The deeper we looked into the commuting zones, the more we found that technology better explains today’s job polarization. It turns out the places with the highest vulnerability to automation and computerization were the places that experienced the greatest degree of job polarization. Meanwhile, places vulnerable to imports have little relative decline in middle-skilled jobs.

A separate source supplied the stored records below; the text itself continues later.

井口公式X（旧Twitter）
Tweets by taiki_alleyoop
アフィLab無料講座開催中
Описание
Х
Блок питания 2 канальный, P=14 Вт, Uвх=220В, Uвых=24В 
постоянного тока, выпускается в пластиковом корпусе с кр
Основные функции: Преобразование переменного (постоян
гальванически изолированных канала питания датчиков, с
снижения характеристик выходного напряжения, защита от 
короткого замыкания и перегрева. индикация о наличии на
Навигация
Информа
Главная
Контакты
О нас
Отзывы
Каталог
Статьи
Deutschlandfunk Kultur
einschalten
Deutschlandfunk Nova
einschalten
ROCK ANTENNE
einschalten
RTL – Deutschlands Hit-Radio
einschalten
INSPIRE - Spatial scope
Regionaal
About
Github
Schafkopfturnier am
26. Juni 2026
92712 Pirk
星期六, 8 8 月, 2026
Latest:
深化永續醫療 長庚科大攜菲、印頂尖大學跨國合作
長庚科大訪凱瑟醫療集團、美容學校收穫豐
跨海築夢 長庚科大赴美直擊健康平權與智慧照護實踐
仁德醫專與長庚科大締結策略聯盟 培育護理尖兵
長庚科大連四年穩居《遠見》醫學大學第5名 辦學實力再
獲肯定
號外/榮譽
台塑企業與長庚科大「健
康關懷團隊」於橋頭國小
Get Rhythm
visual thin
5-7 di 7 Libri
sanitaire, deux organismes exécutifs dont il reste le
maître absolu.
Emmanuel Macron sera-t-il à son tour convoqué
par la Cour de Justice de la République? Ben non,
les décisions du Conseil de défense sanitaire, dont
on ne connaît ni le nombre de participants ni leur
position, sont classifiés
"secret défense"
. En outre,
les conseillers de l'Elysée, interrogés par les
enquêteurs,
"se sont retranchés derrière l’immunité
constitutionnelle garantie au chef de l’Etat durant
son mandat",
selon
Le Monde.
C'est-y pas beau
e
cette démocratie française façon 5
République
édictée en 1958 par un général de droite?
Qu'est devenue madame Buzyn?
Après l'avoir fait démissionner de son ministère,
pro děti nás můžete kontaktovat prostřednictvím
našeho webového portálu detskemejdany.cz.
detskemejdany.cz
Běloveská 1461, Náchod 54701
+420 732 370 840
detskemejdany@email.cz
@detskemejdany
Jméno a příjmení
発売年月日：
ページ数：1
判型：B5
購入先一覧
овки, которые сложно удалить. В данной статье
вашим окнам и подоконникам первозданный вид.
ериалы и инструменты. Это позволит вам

Figure 3 illustrates how technological change creates job polarization across a wide cross-section of the country.
It turns out the places with the highest vulnerability to automation and computerization were the places that experienced the greatest degree of job polarization.
Policy implications
Some suggest that we should strive for more innovative cities like San Francisco, Austin, and Pittsburgh. But even they were not immune to the impact of technological change. In fact, so-called innovative cities struggle to grow a wide range of jobs. Among the 50 most innovative cities in the Americas according to 2thinknow, none managed to grow employment in three of the four job groups.
By contrast, and this could hold a clue for the future, smaller regions did better in producing sizable employment growth in all but the second group.
Places like Altoona, Pennsylvania; Lincoln, Nebraska; and Victoria County, Texas, are among the commuting zones where jobs grew substantially in three of the four employment categories. A common theme among such places is that their workers tend to be employed in occupations that are not so vulnerable to technological change.
The surprising difference between innovative cities and smaller regional areas complicates policy prescriptions. The solution cannot merely be that workers could benefit from becoming more mobile, as is sometimes suggested.
The U.S. needs a better understanding of how smaller regions like Altoona, Lincoln, and Victoria County grew jobs across a wide range of workers with various education backgrounds and wage levels. We have a lot to learn about what is happening in these communities. Is it merely that these locations are not so vulnerable to technological change or are they doing things differently than larger cities?
At the same time, bigger metropolitan areas need a better grasp on the following issue: Is technology prompting their firms to cut back their demand for tasks that workers in traditional middle-tier jobs have held? Or, are their firms seeing a dearth of qualified applicants to fill such jobs?
After understanding the answers to these questions, state and local governments can play an active role in gearing educational systems and incentives towards the needs of these workers and local firms. Emphasizing vocational skills will undoubtedly be crucial.
… state and local governments can play an active role in gearing educational systems and incentives towards the needs of these workers and local firms.
Strategies like this will help communities grow middle-wage jobs for workers who possess the skills to occupy them. This will take time, but it will help expand America’s middle class.